Liquidations are a pain for Defiers, but a new tool aims to prevent them automatically.
Decentralized bot network, Gelato Network, released a user interface yesterday which will automatically pay down users’ debt on lending platform Aave if they are close to liquidation.
The interface, called Cono Finance, does this by selling some of a user’s highest value collateral, exchanging it for the debt tokens owed to Aave, and then repaying the lending platform. This brings a user’s collateral-to-debt ratio down within a range specified by the user. This range is called the Wanted Health Factor.
And all this is built to lower the probability of liquidation.

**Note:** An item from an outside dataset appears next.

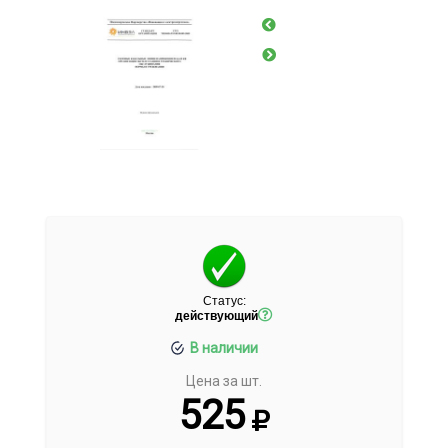
Статус:
действующий
В наличии
Цена за шт.
525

DeFi users are rightly concerned about liquidations. Liquidations happen when user’s collateral-to-debt ratio falls below a given level. At that point, liquidators can buy their collateral at discounted prices, meaning users lose their crypto and get paid less than they’d normally get for it.
Automation for UX
This isn’t the first liquidation prevention tool Gelato has built. In February, the protocol launched an auto-refinance tool with DeFi dashboard Instadapp.
But other than that, there are few products in the space targeting this problem.
“Front-ends such as Cono Finance and Sorbet Finance showcase to developers how automation can superpower user experiences,” said David Liebowitz, head of growth at Gelato.
Sorbet Finance is another Gelato product that uses smart contract automation to facilitate limit orders. Limit orders allow traders to specify prices at which to buy or sell an asset, granting greater control for entering and exiting positions.
Good for the Industry
Liquidation prevention isn’t just a positive for users, though.
Liquidations exist because DeFi protocols need them to maintain financial health. DeFi lenders don’t want to be caught with bad debt, so they incentivize liquidators through discounts to buy users’ collateral before the value of the debt exceeds that of the collateral. Without automated rebalancing products like Cono, it takes time to manually manage the liquidation ratios by either topping up collateral or paying down debt.
Development of the new tool was funded by a $50K grant from the Aave Grants DAO and is only compatible with Polygon currently.